Théâtre d'opération grec[modifier | modifier le code]

Front de Macédoine[modifier | modifier le code]

Opérations grecques lors de la Première Guerre balkanique (les frontières sont celles issues de la Seconde Guerre balkanique)

Les renseignements ottomans ont également extrêmement mal compris les intentions militaires grecques. Rétrospectivement, il apparait que l'état-major ottoman croyait que l'attaque grecque serait également répartie entre le front de Macédoine et d'Épire. La 2e Armée avait donc également répartie ses unités entre les deux fronts. Cette décision fut désastreuse car l'armée grecque concentra ses sept divisions contre le seul VIIIe corps ottoman défendant Thessalonique ne laissant que quelques unités sur le front d'Épire[52]. Dans une campagne rapide et efficace, l'Armée de Thessalie s'empara de la ville. La perte de la ville fut dramatique car ne disposant pas de lignes de communication maritime, le contrôle du corridor Thessalonique-Constantinople était indispensable pour la posture stratégique de l'Empire ottoman. Une fois de plus, la défaite des turcs était inévitable. Les Bulgares et les Serbes jouèrent un rôle important dans la défaite des armées ottomanes. Leurs grandes victoires à Kirk Kilissé, Luleburgaz, Kumanovo, et Monastir brisèrent les Armées de l'Est et du Vardar. Cependant, les armées ottomanes se maintiennent et en Thrace, elles se renforçent jour après jour. Sur le plan stratégique, ces victoires ont été rendues possibles par l'affaiblissement des armées ottomanes provoquées par la présence active de la flotte et de l'armée grecque[53].

Infanterie grecque à la bataille de Sarantáporo.
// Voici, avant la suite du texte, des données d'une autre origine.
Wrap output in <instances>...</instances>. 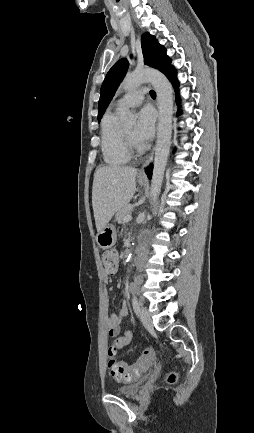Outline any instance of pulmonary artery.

Avec la déclaration de guerre, l'Armée grecque de Thessalie sous le commandement du prince Constantin avança vers le nord écrasant l'opposition ottomane dans le défilé fortifié de Sarantáporo. Après une autre victoire à Yenidje le 2 novembre 1912, Thessalonique et sa garnison de 26 000 hommes se rendit aux grecques le 9 novembre. Les ottomans perdirent 70 pièces d'artillerie, 30 mitrailleuses et 70 000 fusils (Thessalonique était le principal dépôt d'armes des Armées occidentales). Les Turcs estimèrent que 15 000 officiers et soldats furent tués durant la campagne en Macédoine du Sud amenant les pertes totales à 41 000[19]. Une autre conséquence directe fut que la destruction de l'Armée de Macédoine scella le destin de l'Armée du Vardar qui combattait les Serbes au nord. La chute de Thessalonique l'isola sans soutien logistique et sans possibilité de manœuvre ce qui provoqua sa destruction.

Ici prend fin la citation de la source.